┏━━

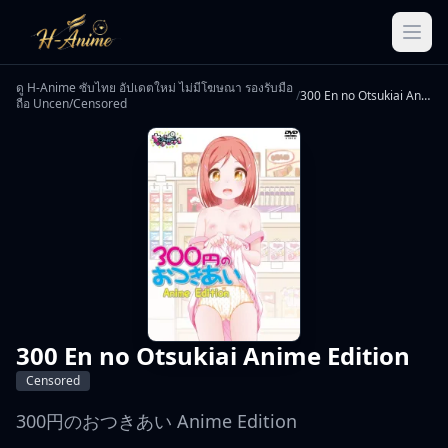
ดู H-Anime ซับไทย อัปเดตใหม่ ไม่มีโฆษณา รองรับมือ
/
300 En no Otsukiai Anime Edition
ถือ Uncen/Censored
300 En no Otsukiai Anime Edition
Censored
300円のおつきあい Anime Edition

┗━━

## What to do
Word for word, write out the whole listing, keeping none of the pictures.

## Answer for the task
ดู H-Anime ซับไทย อัปเดตใหม่ ไม่มีโฆษณา รองรับมือ
/
300 En no Otsukiai Anime Edition
ถือ Uncen/Censored
300 En no Otsukiai Anime Edition
Censored
300円のおつきあい Anime Edition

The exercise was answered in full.